I feel exhausted, confused and despairing – and filled with a misery that is almost more than I can bear. My head is aching, my entire body is aching. I feel ill, guilty, ashamed, sad, scared, a whole thesaurus full of emotions I can't deal with, and two words slip out before I can stop them, almost before I even know I'm going to say them at all: "I'm sorry."

I don't specify for what. The truth is, I don't even know. Maybe I'm just sorry for myself, and if that's the case well I ought to go and find myself a convenient airlock and be done with it, because I can't be having with that at any bloody price.

Nappies, Zimmer frames and maudlin self-pity. For Lucifer's sake, how are the mighty fallen.

She puts her fingers under my chin and lifts my head up, and then she licks me lightly on the mouth. "I know, Malcolm," she says gently. "We'll get there."

I look down at the blankets.
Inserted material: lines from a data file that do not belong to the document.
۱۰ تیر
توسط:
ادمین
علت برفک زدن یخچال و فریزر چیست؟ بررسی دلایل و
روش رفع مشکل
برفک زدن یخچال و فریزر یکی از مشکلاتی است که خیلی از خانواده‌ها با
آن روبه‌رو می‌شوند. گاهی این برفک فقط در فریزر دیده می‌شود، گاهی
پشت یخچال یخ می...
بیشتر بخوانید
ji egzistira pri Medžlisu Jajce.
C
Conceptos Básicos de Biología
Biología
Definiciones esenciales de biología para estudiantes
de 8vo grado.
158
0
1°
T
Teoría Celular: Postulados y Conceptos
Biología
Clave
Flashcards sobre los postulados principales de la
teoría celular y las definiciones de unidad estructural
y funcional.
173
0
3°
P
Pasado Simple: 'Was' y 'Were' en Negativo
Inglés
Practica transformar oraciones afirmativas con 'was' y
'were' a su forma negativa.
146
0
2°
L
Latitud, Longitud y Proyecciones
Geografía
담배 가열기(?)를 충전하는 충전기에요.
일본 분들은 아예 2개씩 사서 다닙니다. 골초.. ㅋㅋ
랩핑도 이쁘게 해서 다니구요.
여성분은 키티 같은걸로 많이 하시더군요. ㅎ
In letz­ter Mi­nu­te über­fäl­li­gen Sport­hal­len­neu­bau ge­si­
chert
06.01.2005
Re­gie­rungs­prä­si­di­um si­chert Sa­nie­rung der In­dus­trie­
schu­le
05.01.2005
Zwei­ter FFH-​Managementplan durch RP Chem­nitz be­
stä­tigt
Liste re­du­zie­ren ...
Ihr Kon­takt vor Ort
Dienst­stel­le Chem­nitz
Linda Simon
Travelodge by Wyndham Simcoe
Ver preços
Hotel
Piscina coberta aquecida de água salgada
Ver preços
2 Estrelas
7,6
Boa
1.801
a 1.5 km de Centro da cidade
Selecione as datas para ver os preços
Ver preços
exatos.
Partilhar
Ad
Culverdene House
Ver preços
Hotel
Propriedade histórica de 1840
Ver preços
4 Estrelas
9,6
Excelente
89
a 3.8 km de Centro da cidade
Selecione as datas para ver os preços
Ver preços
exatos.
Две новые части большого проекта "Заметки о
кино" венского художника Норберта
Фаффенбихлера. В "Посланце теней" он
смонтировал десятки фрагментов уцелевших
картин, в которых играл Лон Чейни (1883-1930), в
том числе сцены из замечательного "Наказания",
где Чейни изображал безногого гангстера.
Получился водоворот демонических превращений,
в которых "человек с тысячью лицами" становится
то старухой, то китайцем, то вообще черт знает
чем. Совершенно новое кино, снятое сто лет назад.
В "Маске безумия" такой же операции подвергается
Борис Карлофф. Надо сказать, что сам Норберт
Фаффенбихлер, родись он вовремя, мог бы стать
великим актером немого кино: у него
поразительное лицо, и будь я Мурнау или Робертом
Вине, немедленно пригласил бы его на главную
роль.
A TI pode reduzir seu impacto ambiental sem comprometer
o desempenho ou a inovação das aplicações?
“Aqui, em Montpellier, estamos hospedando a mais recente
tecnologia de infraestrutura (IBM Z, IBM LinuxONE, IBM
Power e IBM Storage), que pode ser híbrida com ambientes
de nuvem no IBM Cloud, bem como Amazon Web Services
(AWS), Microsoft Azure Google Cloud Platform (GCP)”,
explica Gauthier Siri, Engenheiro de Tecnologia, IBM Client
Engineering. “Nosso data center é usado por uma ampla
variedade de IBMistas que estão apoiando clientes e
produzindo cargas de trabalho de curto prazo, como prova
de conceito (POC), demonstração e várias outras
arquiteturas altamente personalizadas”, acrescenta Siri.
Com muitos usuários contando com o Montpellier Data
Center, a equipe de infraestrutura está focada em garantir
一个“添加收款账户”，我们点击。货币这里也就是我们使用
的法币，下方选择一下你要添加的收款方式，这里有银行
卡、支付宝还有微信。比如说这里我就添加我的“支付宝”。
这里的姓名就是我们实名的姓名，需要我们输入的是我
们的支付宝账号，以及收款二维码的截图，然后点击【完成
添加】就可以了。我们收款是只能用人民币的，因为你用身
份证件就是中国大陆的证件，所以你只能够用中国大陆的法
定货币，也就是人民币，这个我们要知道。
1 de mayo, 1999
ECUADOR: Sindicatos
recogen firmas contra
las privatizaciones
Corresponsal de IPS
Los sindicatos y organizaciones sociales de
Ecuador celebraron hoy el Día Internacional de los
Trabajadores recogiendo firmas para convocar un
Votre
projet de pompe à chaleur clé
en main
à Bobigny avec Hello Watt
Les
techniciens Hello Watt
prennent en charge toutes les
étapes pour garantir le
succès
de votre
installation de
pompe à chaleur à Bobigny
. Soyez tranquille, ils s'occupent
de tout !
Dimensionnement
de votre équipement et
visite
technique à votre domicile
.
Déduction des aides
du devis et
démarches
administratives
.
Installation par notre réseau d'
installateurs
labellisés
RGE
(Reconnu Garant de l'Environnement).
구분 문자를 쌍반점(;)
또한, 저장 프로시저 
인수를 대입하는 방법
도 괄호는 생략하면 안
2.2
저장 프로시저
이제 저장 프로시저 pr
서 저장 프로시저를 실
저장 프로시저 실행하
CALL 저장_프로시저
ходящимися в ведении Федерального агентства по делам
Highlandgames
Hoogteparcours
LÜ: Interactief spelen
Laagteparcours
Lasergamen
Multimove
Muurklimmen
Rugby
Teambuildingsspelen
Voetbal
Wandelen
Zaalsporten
My fingers are trembling as they clutch them around me, but the cold isn't external; it's internal, and I'm only just discovering how cruel and all-consuming it is. It's been my refuge since the day of the… of the windflowers… of the…

"I'm sorry," I whisper again.

If my life depended on it – if the alternative was to be hanged, drawn and quartered – I still couldn't say 'for what'. I don't even know.

Sorry for what I did to Roberts?

Sorry for what I did to Liz?

Sorry for mistaking her compassion for pity, for yet again hurling the one thing of value left in my life back in her face?

Sorry for making an art form of cruelty, for killing for fun, for making myself an object of fear and loathing to everyone in the Empire? For making the whole fucking universe pay for half an hour's suffering and horror in a secluded corner of the gardens of Nottingham Old Hall, and the school-wide sniggering that followed it?

After a career like mine, how pointless, how pathetic would it be to say 'I'm sorry I exist'?

There are no words in human language to express my anguish. I let my head fall back and close my eyes. Back there, the loneliness had a language all its own. In that, at least, I can make myself understood.

"Owooo-ooo-oooooooooooooo…"

As I draw another deep breath for another howl, I catch movement beside me. In pure reflex I open my eyes.

Liz has dropped to her knees and put her hands on the arms of my chair; at a guess, not presuming to touch me. But her head too has gone back, and even as the start of the next cry bursts from my throat, one does from hers too: lighter and purer, but answering me as the most faithful of echoes.

Wolf answers wolf, and suddenly there is not loneliness, but voice answering voice across the freezing distances.